The inclusive, coalition-building approach taken by SEAMAAC and the other organizations in the table for this planning process will make everything slower. But according to Hersh, from Mural Arts, most of the actors involved in the process think that’s what the neighborhood needs “in order to reconnect to each other and to break down old suspicions and conflicts.”  

“Yes,” added Olsen, “because when the City asks them, for example, why do you think there’s so much trash here, they always blame another ethnic group.”

“It’s going to take years,” said Allen, from Friends of Mifflin Square Park. “But that’s not a bad thing. Ultimately we need to make sure that whatever changes are in the park are truly what the community wants, and not what we think they want.”

“We are really excited,” said Wanner, from LoMo. “It’s complicated, but it’s also a really good opportunity to bring people together.”

First District Councilman Mark Squilla promised the group that if 80% of people agree to the plan, he would fund it.

“We’re going to fund this no matter what,” Squilla told PlanPhilly. “This is going to get done. The only reason why I say that, and not maybe if or when, it’s because of the Rebuild Program. The city now, from the Sugar Tax, would be able to borrow money up to $500 million dollars that the council members get to pick where to spend in their districts. And this is going to be one of those locations where we spend the money.”

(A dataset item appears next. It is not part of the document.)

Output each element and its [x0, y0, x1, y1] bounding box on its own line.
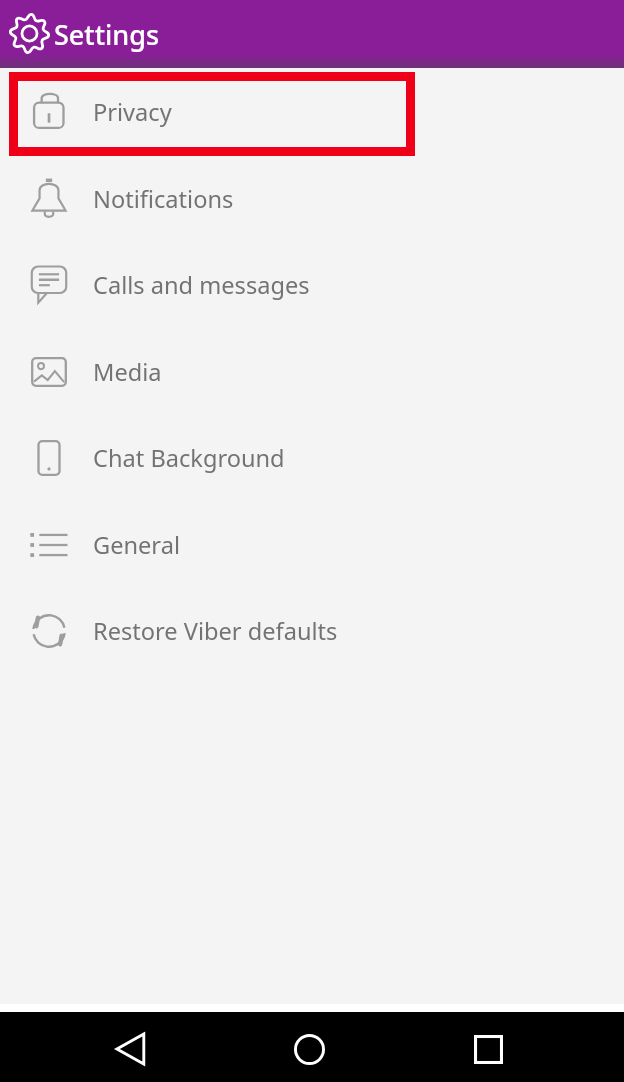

Squilla, who grew up in this area of South Philly, says one reason why Rittenhouse Square has more resources is because they have community involvement.

“So when they say, what can we do to get that same kind of resources? Easy, get involved in the process,” he said. “Is not like the squeaky wheel gets the oil, but it’s the people who have the most concerns and are more invested in it, get more attention. And that’s what’s happening here.”